Has anyone attempted to build an Order Preserving Routing Strategy
using Voldemort, comparable to that provided by Cassandra?
On the surface, this sounds like a fairly trivial operation to do
(implementing a new routing strategy). But digging deeper, I think
the structure of the cluster file (to support range partitions rather
than numeric) and possibly other structures would need to change.
Has anyone attempted to write an order preserving routing strategy in
Voldemort or thought about what would need changed to implement such a
routing strategy?
On Tue, Nov 23, 2010 at 6:28 AM, Mark Rambacher <mramb...@gmail.com> wrote: > Has anyone attempted to build an Order Preserving Routing Strategy > using Voldemort, comparable to that provided by Cassandra?
> On the surface, this sounds like a fairly trivial operation to do > (implementing a new routing strategy). But digging deeper, I think > the structure of the cluster file (to support range partitions rather > than numeric) and possibly other structures would need to change.
> Has anyone attempted to write an order preserving routing strategy in > Voldemort or thought about what would need changed to implement such a > routing strategy?
I haven't heard of such efforts, but my first question is about utility: would the use case be that of range queries? That seems to be the obvious one to me, but maybe there are others.
Range queries are one use case and a definite need for us.
Another would be a means of storing "like" data together. For
example, we could create "list keys" where we store a bunch of related
keys as individual keys with the same prefix. I could create an
aggregate key list by having a common prefix (and unique suffix) for a
group of keys. For example, I could prefix the set of contact keys
for a user with some prefix and retrieve all of the contacts by
looking for that prefix. This is comparable to the "range query" case
but slightly different, in that the end goal is to get a single set of
information (all my contacts) rather than a general-purpose search.
The "storing like data together" could be taken one step further to
implement something comparable to a column-store, where a search of
"key" would give me all the data associated with a key, where "key-
column" would look up a specific property.

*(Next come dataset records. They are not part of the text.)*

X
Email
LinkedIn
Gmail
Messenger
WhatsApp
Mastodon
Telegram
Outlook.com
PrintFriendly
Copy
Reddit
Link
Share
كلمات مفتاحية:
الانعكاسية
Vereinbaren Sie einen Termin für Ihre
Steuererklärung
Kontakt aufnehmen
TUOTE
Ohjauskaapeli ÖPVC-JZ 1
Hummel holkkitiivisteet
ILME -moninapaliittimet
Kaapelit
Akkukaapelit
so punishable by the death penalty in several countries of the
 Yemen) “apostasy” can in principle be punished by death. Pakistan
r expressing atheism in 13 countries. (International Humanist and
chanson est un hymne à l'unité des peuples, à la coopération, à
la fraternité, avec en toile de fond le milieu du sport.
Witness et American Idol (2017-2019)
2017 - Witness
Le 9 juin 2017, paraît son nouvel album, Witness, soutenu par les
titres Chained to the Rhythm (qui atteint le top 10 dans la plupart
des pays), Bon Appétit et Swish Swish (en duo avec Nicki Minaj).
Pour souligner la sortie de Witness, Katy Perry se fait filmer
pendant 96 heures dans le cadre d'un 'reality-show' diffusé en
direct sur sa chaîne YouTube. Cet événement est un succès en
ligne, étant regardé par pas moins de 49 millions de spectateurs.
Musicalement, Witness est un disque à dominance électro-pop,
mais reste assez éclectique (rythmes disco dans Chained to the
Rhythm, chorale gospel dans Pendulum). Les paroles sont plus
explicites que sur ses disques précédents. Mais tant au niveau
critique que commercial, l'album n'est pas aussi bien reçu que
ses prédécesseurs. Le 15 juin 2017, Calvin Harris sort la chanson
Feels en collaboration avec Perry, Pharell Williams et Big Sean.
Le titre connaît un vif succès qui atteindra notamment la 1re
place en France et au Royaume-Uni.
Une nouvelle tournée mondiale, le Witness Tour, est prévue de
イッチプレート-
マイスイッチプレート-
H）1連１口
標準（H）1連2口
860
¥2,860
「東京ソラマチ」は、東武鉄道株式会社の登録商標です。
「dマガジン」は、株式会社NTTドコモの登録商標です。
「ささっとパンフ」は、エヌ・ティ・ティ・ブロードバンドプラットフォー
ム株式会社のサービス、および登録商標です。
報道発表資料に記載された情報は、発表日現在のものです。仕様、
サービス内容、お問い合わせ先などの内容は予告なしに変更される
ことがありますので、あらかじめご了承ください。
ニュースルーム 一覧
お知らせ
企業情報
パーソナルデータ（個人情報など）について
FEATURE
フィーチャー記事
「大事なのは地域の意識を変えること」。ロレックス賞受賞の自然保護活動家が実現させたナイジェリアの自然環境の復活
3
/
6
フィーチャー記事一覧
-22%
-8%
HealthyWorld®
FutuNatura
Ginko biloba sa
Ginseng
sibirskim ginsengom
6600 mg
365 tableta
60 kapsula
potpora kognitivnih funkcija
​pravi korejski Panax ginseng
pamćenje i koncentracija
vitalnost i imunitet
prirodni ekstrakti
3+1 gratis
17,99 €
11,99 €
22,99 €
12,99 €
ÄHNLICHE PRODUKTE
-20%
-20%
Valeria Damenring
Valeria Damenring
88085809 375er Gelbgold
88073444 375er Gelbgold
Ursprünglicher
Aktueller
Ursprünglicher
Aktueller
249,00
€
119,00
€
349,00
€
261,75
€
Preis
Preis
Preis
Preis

Again, a more specialized
example of a range query.
There are potentially other use cases that could be dreamed of, but
the question is if this would be generally useful and, if so, how one
would go about implementing it in the existing Voldemort
infrastructure.
/ Mark
On Nov 23, 1:03 pm, Tatu Saloranta <tsalora...@gmail.com> wrote:
> On Tue, Nov 23, 2010 at 6:28 AM, Mark Rambacher <mramb...@gmail.com> wrote:
> > Has anyone attempted to build an Order Preserving Routing Strategy
> > using Voldemort, comparable to that provided by Cassandra?
> > On the surface, this sounds like a fairly trivial operation to do
> > (implementing a new routing strategy). But digging deeper, I think
> > the structure of the cluster file (to support range partitions rather
> > than numeric) and possibly other structures would need to change.
> > Has anyone attempted to write an order preserving routing strategy in
> > Voldemort or thought about what would need changed to implement such a
> > routing strategy?
> I haven't heard of such efforts, but my first question is about
> utility: would the use case be that of range queries?
> That seems to be the obvious one to me, but maybe there are others.
On Tue, Nov 23, 2010 at 2:21 PM, Mark Rambacher <mramb...@gmail.com> wrote: > Range queries are one use case and a definite need for us.
> Another would be a means of storing "like" data together. For > example, we could create "list keys" where we store a bunch of related > keys as individual keys with the same prefix. I could create an > aggregate key list by having a common prefix (and unique suffix) for a > group of keys. For example, I could prefix the set of contact keys > for a user with some prefix and retrieve all of the contacts by > looking for that prefix. This is comparable to the "range query" case > but slightly different, in that the end goal is to get a single set of > information (all my contacts) rather than a general-purpose search.
> The "storing like data together" could be taken one step further to > implement something comparable to a column-store, where a search of > "key" would give me all the data associated with a key, where "key- > column" would look up a specific property. Again, a more specialized > example of a range query.
Yes, these make sense to me, and could also be an alternative to other kinds of modeling that is being discussed on other threads. Benefit of this approach is that it would be possibly to prevent loading of extra data, instead of reading and discarding it on server side.
Ability to do range queries seems useful, but even Cassandra seems/seemed to be moving away from this direction, since it is rather difficult to handle even load balancing with order-preserving key hash. It is tricky balance; usefulness of ordering versus difficulties in making it scale, especially when adding/removing hosts.
However I have been thinking that one way around this would be using combo-keys; where part of key is used for partitioning data, and other parts as "local" key. This would work for many (but not all) use cases: for example, where you have natural multi-level hierarchy (like S3 has account/bucket/key), and distribution of data is good enough even if only using part of key. In such cases one could even just hash part of the key, locate host(s) that have the data, and then access ranges from individual host.